Syndergaard had struck out Utley looking in the first inning and promptly turned into “Nuke” LaLoosh from Bull Durham, throwing the first pitch, a 99 mph heater, right behind Utley’s back and directly into the backstop, just missing Mr. Met (just kidding).

It had been seven months since Utley broke Reuben Tejada’s leg in Game 3 of the NLDS and this was already the fifth time the Mets and Dodgers have played. Utley spoke candidly about what to expect from the Mets prior to the season, considering their comments.  So what took so long?

Syndergaard, whose opening pitch in Game 3 of the 2015 World Series sailed over the head of Alcides Escobar, energizing the Citi Field crowd and inspiring the Mets to their only win of the Series, insisted that the pitch just got away from him. “It just slipped from my hands.  Tonight was a warm one out there,” he said. “I got a little sweaty. It just got away from me a little bit.”

Although it was no mystery that this was Syndergaard’s way of showing his teammates that he is now the undisputed Ace of the staff, how could he be ejected for not even hitting Utley, without at least a warning, considering the current state of the history between this player and this team?

Syndergaard was so taken aback by the ejection; he had his glove up waiting for the umpire to throw him another ball for the next pitch. He couldn’t even fathom an ejection at that point.  “I think a warning might have sufficed before an ejection,” he said, although admitting he can see why he might be considered for ejection.  “I understand why he did what he did, but I just think a warning would have been better.”

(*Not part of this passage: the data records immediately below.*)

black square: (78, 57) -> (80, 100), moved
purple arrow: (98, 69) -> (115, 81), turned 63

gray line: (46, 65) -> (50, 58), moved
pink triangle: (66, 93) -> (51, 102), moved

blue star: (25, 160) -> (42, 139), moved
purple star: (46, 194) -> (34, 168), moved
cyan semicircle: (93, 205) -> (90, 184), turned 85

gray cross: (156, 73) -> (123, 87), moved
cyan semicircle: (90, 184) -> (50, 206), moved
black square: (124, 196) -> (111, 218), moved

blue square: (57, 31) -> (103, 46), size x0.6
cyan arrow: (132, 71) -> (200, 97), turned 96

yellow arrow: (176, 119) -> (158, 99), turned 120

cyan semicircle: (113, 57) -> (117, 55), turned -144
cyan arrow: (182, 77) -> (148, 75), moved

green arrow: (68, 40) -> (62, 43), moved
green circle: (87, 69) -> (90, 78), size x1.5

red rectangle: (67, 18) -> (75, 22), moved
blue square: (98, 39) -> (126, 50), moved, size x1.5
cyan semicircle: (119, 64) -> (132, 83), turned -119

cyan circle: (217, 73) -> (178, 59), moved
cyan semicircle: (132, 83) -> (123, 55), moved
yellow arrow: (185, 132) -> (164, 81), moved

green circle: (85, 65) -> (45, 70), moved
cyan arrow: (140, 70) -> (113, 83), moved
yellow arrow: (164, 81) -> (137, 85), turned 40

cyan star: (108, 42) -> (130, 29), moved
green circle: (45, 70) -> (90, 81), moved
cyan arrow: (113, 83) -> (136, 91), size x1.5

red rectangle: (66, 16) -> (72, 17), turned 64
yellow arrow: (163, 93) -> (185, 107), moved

Even Utley was surprised by the ejection, but not at the pitch. He has been expecting retaliation ever since he broke Reuben Tejada’s leg in the NLDS and has become Public Enemy #1.  “I wouldn’t say it surprised me,” Utley said.  When asked if there was a chance that this wasn’t the end of the bad blood between the two teams and there might be more fireworks in the final game of the series, Utley repeated, “It wouldn’t surprise me.”

Collins said he did discuss retaliation against Utley with the Mets when they made the trip out to LA two weeks ago.

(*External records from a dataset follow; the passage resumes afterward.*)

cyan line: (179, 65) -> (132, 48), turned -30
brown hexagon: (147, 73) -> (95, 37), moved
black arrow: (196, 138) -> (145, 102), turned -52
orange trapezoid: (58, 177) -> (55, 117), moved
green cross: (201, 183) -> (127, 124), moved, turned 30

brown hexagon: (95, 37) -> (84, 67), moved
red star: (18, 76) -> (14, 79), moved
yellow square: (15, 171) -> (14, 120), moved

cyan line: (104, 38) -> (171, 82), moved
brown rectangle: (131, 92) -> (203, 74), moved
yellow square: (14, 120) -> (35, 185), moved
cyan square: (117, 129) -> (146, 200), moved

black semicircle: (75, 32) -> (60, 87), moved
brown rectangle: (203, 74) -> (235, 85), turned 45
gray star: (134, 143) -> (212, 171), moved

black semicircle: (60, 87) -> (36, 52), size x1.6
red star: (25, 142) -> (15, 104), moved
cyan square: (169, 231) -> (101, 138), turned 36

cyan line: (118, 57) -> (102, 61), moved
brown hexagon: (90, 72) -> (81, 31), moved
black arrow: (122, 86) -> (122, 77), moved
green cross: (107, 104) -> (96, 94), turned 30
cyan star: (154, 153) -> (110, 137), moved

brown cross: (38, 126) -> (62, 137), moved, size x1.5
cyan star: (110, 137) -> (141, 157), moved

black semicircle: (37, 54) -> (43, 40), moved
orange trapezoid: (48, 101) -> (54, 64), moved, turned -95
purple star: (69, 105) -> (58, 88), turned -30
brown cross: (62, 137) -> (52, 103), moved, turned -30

“We’re not going to say ‘don’t do anything’, but you gotta understand that we don’t need anybody hurt, we don’t need to be retaliated against and I don’t need anybody suspended for stuff.”

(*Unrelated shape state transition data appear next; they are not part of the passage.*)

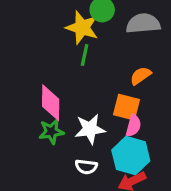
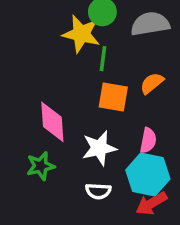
green line: (85, 55) -> (103, 59), moved
orange square: (127, 107) -> (113, 97), moved
green star: (51, 132) -> (41, 166), moved

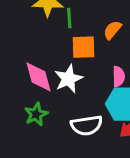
white star: (99, 148) -> (68, 79), moved
white semicircle: (98, 191) -> (87, 125), size x1.5

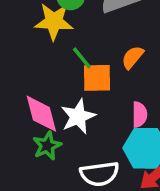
green line: (69, 18) -> (82, 58), moved, turned -36
green star: (36, 114) -> (47, 146), moved

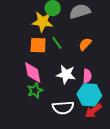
orange square: (97, 78) -> (38, 45), moved
white star: (78, 117) -> (66, 74), moved, turned 30

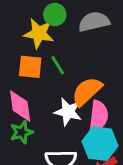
orange semicircle: (85, 44) -> (87, 91), moved, size x1.6
pink semicircle: (87, 76) -> (98, 116), size x1.5

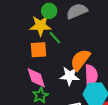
green line: (58, 65) -> (55, 38), moved

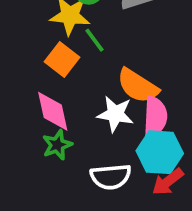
orange square: (38, 50) -> (62, 60), turned 36
orange semicircle: (80, 60) -> (138, 86), turned -100

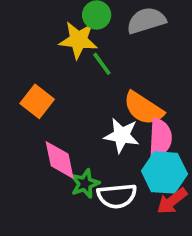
orange square: (62, 60) -> (37, 101), moved
pink diamond: (53, 111) -> (60, 160), moved
green star: (57, 145) -> (85, 184), moved

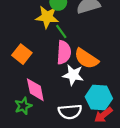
pink semicircle: (160, 138) -> (64, 52), moved
green star: (85, 184) -> (23, 106), moved

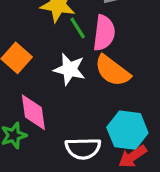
pink semicircle: (64, 52) -> (104, 33), moved
white star: (73, 75) -> (69, 69), moved

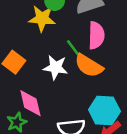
green line: (78, 28) -> (73, 48), moved
pink semicircle: (104, 33) -> (96, 35), moved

Was Syndergaard worried about being suspended? “No, not really,” he said, “I don’t think I should be facing a suspension for letting the ball get away from me.”

Although Utley has faced the Mets a number of times since “The Incident”, there has been no sign of retaliation, although the Citi Field crown had been seeking blood revenge on Friday night. And with the night belonging to the 30th Anniversary of the last Mets World Championship, a number of the 1986 Mets wondered, “What took them so long?”

World Series MVP Ray Knight, who is making his first Mets related appearance since that magical year, knew that his Mets would have never put up with what Utley did to Tejada.

“There would have been a big melee in the middle of the diamond.  There’s no way I’m gonna allow somebody to do that that blatantly, that blatantly. A hard slide’s a hard slide, but that was one of those slides that should never have happened. I think you’d of seen — Wally would have reacted right there, and it may have been Wally they took out, if it was Raffy (Rafael Santana) that they took out. You play together and you eat together and you travel together and you fight together. So if you’ve got somebody that is endangered or somebody that’s getting treated wrong, you’re gonna stand up for him.”

Las Vegas AAA Met’s manager Wally Backman felt that any of the 86 Mets pitching staff would have taken care of Utley. But he knew for sure that Doc Gooden would have.

“I wouldn’t just say Doc, I’d have said all of ’em,” Backman said. “The one thing, everybody had each other’s back, no matter what the case was. I can remember Ozzie Smith coming in, taking me out at second base, and Doc saying, ‘You want me to get him for you?’ And I said, ‘No, that’s OK, just give me a double-play ball, I’ll try to get him myself.’ ”

And although Gooden offered and then acquiesced to his teammate’s request, he knew what he would have done. “Wally said, ‘Let it go,’ ” Gooden said. “I was ready to put one in the ribs.”